A new draft budget is pending: Higher CO2 levy, no subsidies for electricity grid fees. For industry, this means rising costs for electricity and gas in an already tense situation.
The doubling of transmission grid fees from 1 January 2024 will lead to a further increase in electricity prices, which are already barely competitive, warn Germany's energy-intensive industries (EID) and the Alliance for a Fair Energy Transition (BfE).

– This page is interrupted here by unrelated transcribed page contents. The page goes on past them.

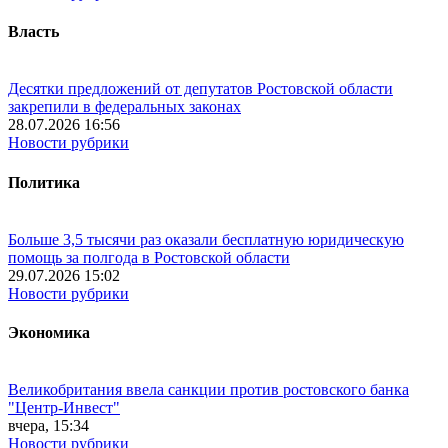
Власть
Десятки предложений от депутатов Ростовской области
закрепили в федеральных законах
28.07.2026 16:56
Новости рубрики
Политика
Больше 3,5 тысячи раз оказали бесплатную юридическую
помощь за полгода в Ростовской области
29.07.2026 15:02
Новости рубрики
Экономика
Великобритания ввела санкции против ростовского банка
"Центр-Инвест"
вчера, 15:34
Новости рубрики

The announced discontinuation of the state subsidy for transmission grid fees would mean an additional annual burden of around 2 billion euros for the industries, says Jörg Rothermel, Managing Director of EID, which comprises the construction materials, chemicals, glass, non-ferrous metals, paper and steel sectors. Rothermel continues: “The measures originally planned in the electricity price package would have primarily secured the status quo for our industries anyway and not brought any significant relief. Now we are experiencing a topsy-turvy world: contrary to all political promises, electricity costs are continuing to rise.”
Political solution necessary
A political solution for internationally competitive electricity prices remains necessary in order to survive in the global competition between locations and to manage the transformation to climate-neutral production. This also includes the stabilisation of grid fees. The German government must continue to tackle this urgent task with great vigour.

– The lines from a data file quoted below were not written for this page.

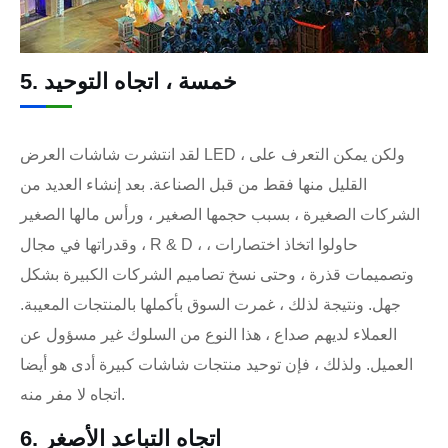
5. خمسة ، اتجاه التوحيد
لقد انتشرت شاشات العرض LED ، ولكن يمكن التعرف على
القليل منها فقط من قبل الصناعة. بعد إنشاء العديد من
الشركات الصغيرة ، بسبب حجمها الصغير ، ورأس مالها الصغير
، وقدراتها في مجال R & D ، حاولوا اتخاذ اختصارات ،
وتصميمات قذرة ، وحتى نسخ تصاميم الشركات الكبيرة بشكل
جهل. ونتيجة لذلك ، غمرت السوق بأكملها بالمنتجات المعيبة.
العملاء لديهم صداع ، هذا النوع من السلوك غير مسؤول عن
العميل. ولذلك ، فإن توحيد منتجات شاشات كبيرة أدى هو أيضا
اتجاه لا مفر منه.
6. اتجاه التباعد الأصغر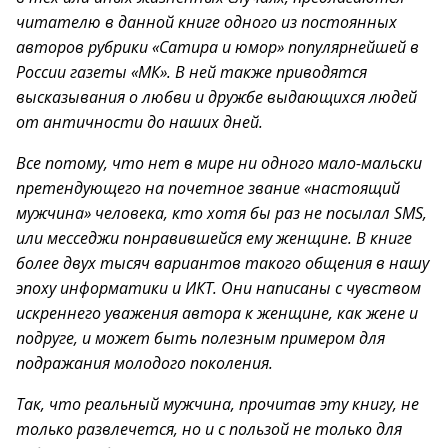
читателю в данной книге одного из постоянных
авторов рубрики «Сатира и юмор» популярнейшей в
России газеты «МК». В ней также приводятся
высказывания о любви и дружбе выдающихся людей
от античности до наших дней.
Все потому, что нет в мире ни одного мало-мальски
претендующего на почетное звание «настоящий
мужчина» человека, кто хотя бы раз не посылал SMS,
или месседжи понравившейся ему женщине. В книге
более двух тысяч вариантов такого общения в нашу
эпоху информатики и ИКТ. Они написаны с чувством
искреннего уважения автора к женщине, как жене и
подруге, и может быть полезным примером для
подражания молодого поколения.
Так, что реальный мужчина, прочитав эту книгу, не
только развлечется, но и с пользой не только для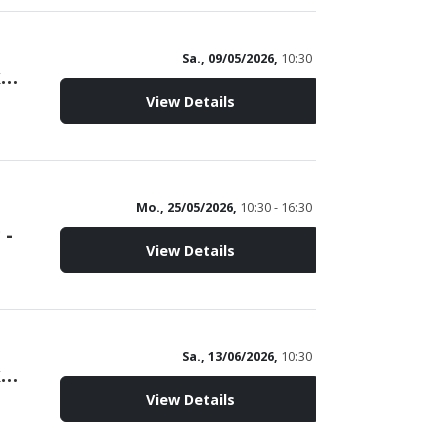
Sa., 09/05/2026,
10:30
Peldemühle Wittmund - Backtag mit Brotverkauf -
View Details
Mo., 25/05/2026,
10:30 - 16:30
 -
View Details
Sa., 13/06/2026,
10:30
Peldemühle Wittmund - Backtag mit Brotverkauf -
View Details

The energy-intensive industries in Germany (EID) employ around 880,000 people - or 15 percent of the manufacturing sector's workforce. Every job in energy-intensive basic material production secures around two jobs in other branches of industry and in the service sector. The EID includes: Bundesverband Baustoffe, Die Papierindustrie e.V., Bundesverband Glasindustrie, WirtschaftsVereinigung Metalle, Verband der Chemischen Industrie, Wirtschaftsvereinigung Stahl.
Many companies are feared to go out of business
There is nothing left of the energy price relief for small and medium-sized enterprises, explains the “Bündnis faire Energiewende” (BfE). At the end of another difficult year, it is further away than ever from a fair energy transition.

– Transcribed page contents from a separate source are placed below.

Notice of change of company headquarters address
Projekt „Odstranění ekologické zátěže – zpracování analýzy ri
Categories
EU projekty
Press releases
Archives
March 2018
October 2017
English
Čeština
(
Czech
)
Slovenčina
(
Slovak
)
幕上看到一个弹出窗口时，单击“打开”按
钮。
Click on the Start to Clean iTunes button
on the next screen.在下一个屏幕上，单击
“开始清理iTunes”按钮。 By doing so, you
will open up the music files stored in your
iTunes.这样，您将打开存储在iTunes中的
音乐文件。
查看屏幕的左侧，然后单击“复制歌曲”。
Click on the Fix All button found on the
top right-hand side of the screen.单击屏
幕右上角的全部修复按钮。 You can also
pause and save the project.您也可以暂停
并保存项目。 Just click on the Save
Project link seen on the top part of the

Christoph René Holler, spokesperson for the BfE: “Now the Chancellor, the Vice-Chancellor and the Finance Minister have also buried all hopes that medium-sized industry will be able to produce competitively in Germany. If the members of the Bundestag from the governing parties accept this without objection, they are heralding the end for industrial companies in their constituencies many times over. We call on them to explain to local companies and workforces why they are carrying out the repair of an unconstitutional budget on the backs of companies and employees.”